Originally Posted by
Joachim
Something to consider...
Women aren't taking every ones jobs. In its intention, diversity based preferential hiring is a good thing. The Legacies now welcome demographics who have been barred historically and deemed unfit for the cockpit. They go out of their way to hire them. It is an attempt to right a wrong.
I fundamentally disagree, on several levels. But let me make some things clear before we get into the meat of my argument:
1. I don't blame the young ladies, the overwhelming majority of whom are qualified and if not certainly WILL be qualified by the time they've worked the right seat for a few years. They did not establish this policy and they are not going to be able to protect themselves from the downsides of this policy, so they might as well take advantage of it. The majority of guys going to WAI , OBAG, and WAI are looking for advantage too, not necessarily supporting those organizations. Nobody should be throwing stones at the young ladies.
2. I don't blame the majors. A significant subset of their clientele consider the appearance of diversity to be important. The "right people" in the cockpit to them is as much a marketing ploy as the right uniforms and the right paint scheme on the metal. And generally no more and no less.
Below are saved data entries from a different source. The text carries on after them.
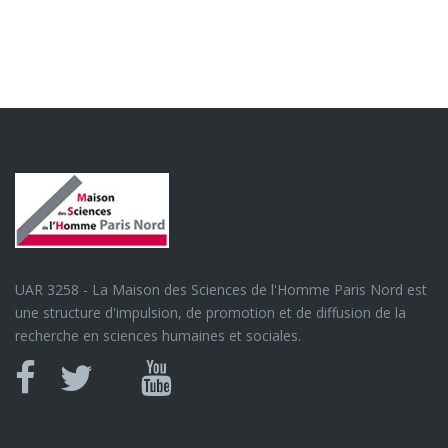
UAR 3258 - La Maison des Sciences de l'Homme Paris Nord est
une structure d'impulsion, de promotion et de diffusion de la
recherche en sciences humaines et sociales.
Canal
Facebook
twitter
Youtube
U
The problems I see with this are twofold.
1. To further their own careers (and fill those diversity slots) supervisors will put people from those targeted groups in positions they really are NOT ready for. This increases their chance of failure in those positions, occasionally with catastrophic results for the person involved and for the people who were depending on that job to be done correctly. But also a potential career hit even for the person the affirmative action was ostensibly supposed to help. Don't say this doesn't happen because I've seen it - careers of promising junior people ruined by pushing them into jobs they weren't quite ready for by supervisors motivated to increase their own promotion chances by showing their diversity support bonafides.
2. You don't promote equal opportunity by NOT promoting EQUAL opportunity. It is inherently DIVISIVE to target groups for special outcomes, even if that special outcome is just their pro rata share. They will forever in the minds of those who didn't get the job be looked at as tokens and people who couldn't get the job on a level playing field, and even among their peers, many will harbor the idea that the person really shouldn't be there. And this, unfortunately, will keep the prejudice going even after the person has shown they are entirely competent to do the job.
I'm not saying it's the end of the world or that we won't survive it as a nation, we've done worse (Japanese-Americans in WWII) and the world didn't end. But this, like that, is bad policy, IMHO.